Cruz Cartas
Cerrallos, trece de febrero de
1920
Amado mío: Dos años ya desde
que mi ausencia se tornó definitiva y tu dolor no mengua. Antes
bien, se agranda y se enquista en una lágrima temblorosa siempre al
borde de tus pestañas.
Más de una vez he bajado a
confortarte; con mi mano translúcida he rozado esas mejillas tan
queridas, antaño suaves y hoy en franco desamparo, como un campo sin
desbrozar. Te he envuelto en un abrazo helado, esperando
despertarte, poner en tus ojos otro paisaje que no fuera mi imagen
congelada. Pero tú, absorto en rescatarme del olvido, no percibes
mi presencia, por más que mi reflejo azul se insinúe en nuestra
alcoba, o mis dedos traviesos deslicen las sábanas revueltas que
envuelven tu sueño alborotado. Y yo, cada vez soy más leve y tengo
más frío.
Porque has de saber, querido mío,
que la soledad se contagia, como la tuberculosis que me arrancó de
tu lado. Ya no queda nadie de los que murieron conmigo aquel trece
de enero que has tachado de todos los calendarios. Anduvimos juntos
un tiempo, pero el silencio quemaba más que el hielo y, a la postre,
todos se fueron despidiendo, cada uno enzarzado en su juicio y su
destino. Sólo yo me quedé, viendo pasar muertos de otras fechas
por estar a tu lado. Quería oír tu risa de nuevo para perderme en
mi futuro.

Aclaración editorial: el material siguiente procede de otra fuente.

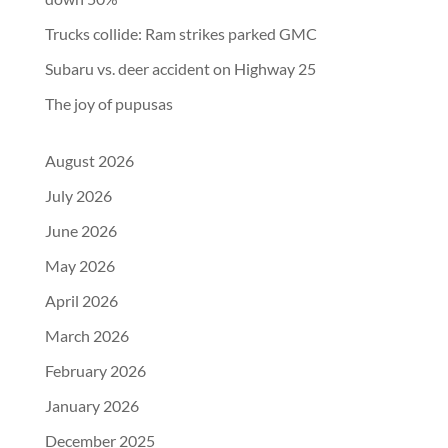
Trucks collide: Ram strikes parked GMC
Subaru vs. deer accident on Highway 25
The joy of pupusas
August 2026
July 2026
June 2026
May 2026
April 2026
March 2026
February 2026
January 2026
December 2025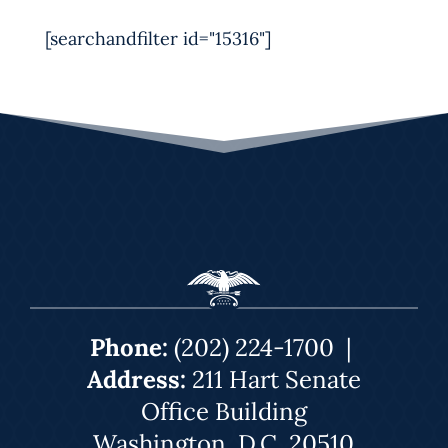
[searchandfilter id="15316"]
Phone:
(202) 224-1700
|
Address:
211 Hart Senate
Office Building
Washington, D.C. 20510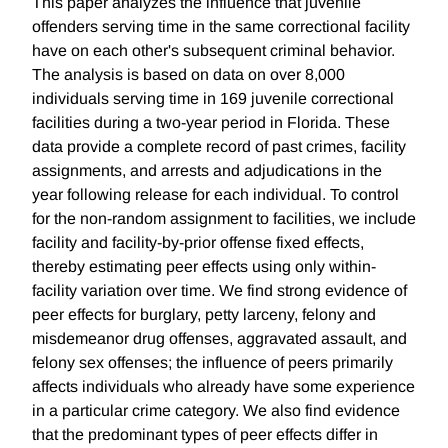
This paper analyzes the influence that juvenile
offenders serving time in the same correctional facility
have on each other's subsequent criminal behavior.
The analysis is based on data on over 8,000
individuals serving time in 169 juvenile correctional
facilities during a two-year period in Florida. These
data provide a complete record of past crimes, facility
assignments, and arrests and adjudications in the
year following release for each individual. To control
for the non-random assignment to facilities, we include
facility and facility-by-prior offense fixed effects,
thereby estimating peer effects using only within-
facility variation over time. We find strong evidence of
peer effects for burglary, petty larceny, felony and
misdemeanor drug offenses, aggravated assault, and
felony sex offenses; the influence of peers primarily
affects individuals who already have some experience
in a particular crime category. We also find evidence
that the predominant types of peer effects differ in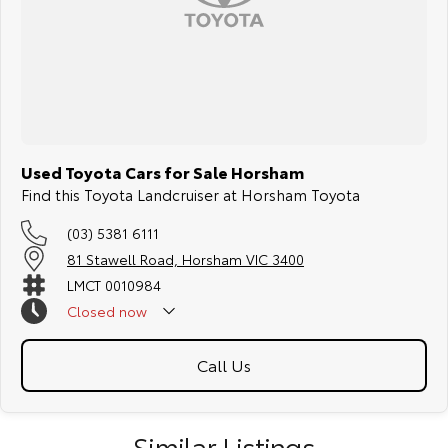
something specific about the car.
T R A N S P O R T
We can arrange transport to almost anywhere in Australia.
B O O K A T E S T D R I V E N O W
Used Toyota Cars for Sale Horsham
Find this Toyota Landcruiser at Horsham Toyota
(03) 5381 6111
81 Stawell Road, Horsham VIC 3400
LMCT 0010984
Closed
now
Call Us
Similar Listings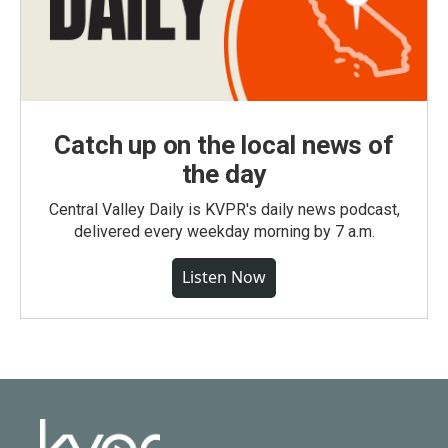
Catch up on the local news of
the day
Central Valley Daily is KVPR's daily news podcast,
delivered every weekday morning by 7 a.m.
Listen Now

Pero han pasado dos años y las ojeras te tiñen la
mirada. Y no hay nada que presagie el renacer de tu alma.
No nos ayuda nada que sigas
acariciando la lastimosa trenza de mi pelo. Ni que perfumes el hueco
de tu cuello con mi aroma, ni que cargues los bolsillos con aquellas
pequeñas cosas que fueron mías y que ahora se deshacen en tus
manos. Tienes que dejarlo, amor. Estoy cansada de la mirada de
estupor de los que llegan; me agota hacer de guía por este camino
hueco. Y, sobre todo, tengo frío. Tanto frío que a veces quisiera
estar en el infierno y hundirme en su calidez. No lo permitas.

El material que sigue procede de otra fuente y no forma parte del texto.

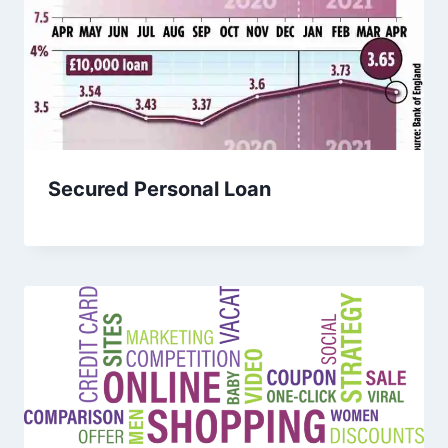
Secured Personal Loan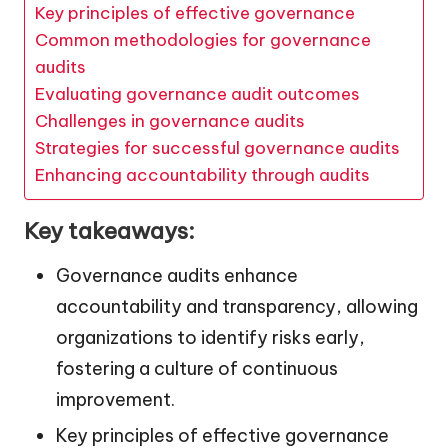
Key principles of effective governance
Common methodologies for governance
audits
Evaluating governance audit outcomes
Challenges in governance audits
Strategies for successful governance audits
Enhancing accountability through audits
Key takeaways:
Governance audits enhance
accountability and transparency, allowing
organizations to identify risks early,
fostering a culture of continuous
improvement.
Key principles of effective governance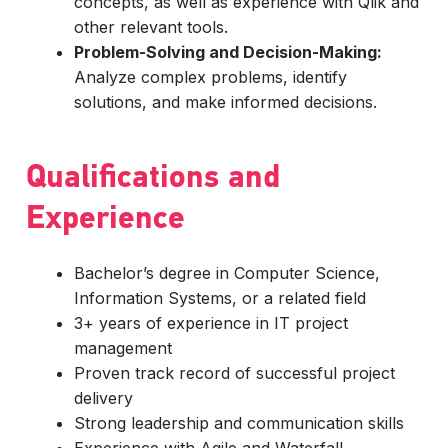
concepts, as well as experience with Qlik and
other relevant tools.
Problem-Solving and Decision-Making:
Analyze complex problems, identify
solutions, and make informed decisions.
Qualifications and
Experience
Bachelor’s degree in Computer Science,
Information Systems, or a related field
3+ years of experience in IT project
management
Proven track record of successful project
delivery
Strong leadership and communication skills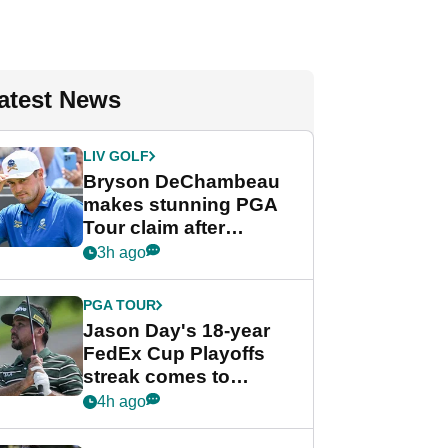
atest News
LIV GOLF
Bryson DeChambeau
makes stunning PGA
Tour claim after
whirlwind LIV Golf
3h ago
week
PGA TOUR
Jason Day's 18-year
FedEx Cup Playoffs
streak comes to
crushing end at
4h ago
Wyndham
Championship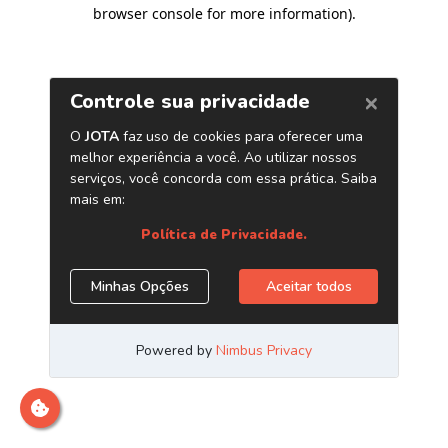
browser console for more information)
.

Déjame ir. He puesto en la chimenea mis retratos, la trenza castaña
de mi pelo, aquellas cartas que nos escribíamos cuando estabas en
Marruecos; el tiempo mínimo que la vida me dejó contigo. Después,
he rociado todo con mi perfume, como si regara las magnolias del
jardín. Ahora sólo te queda prender un fósforo y abrir las
ventanas. El sol estará esperando ahí para calentarnos de nuevo.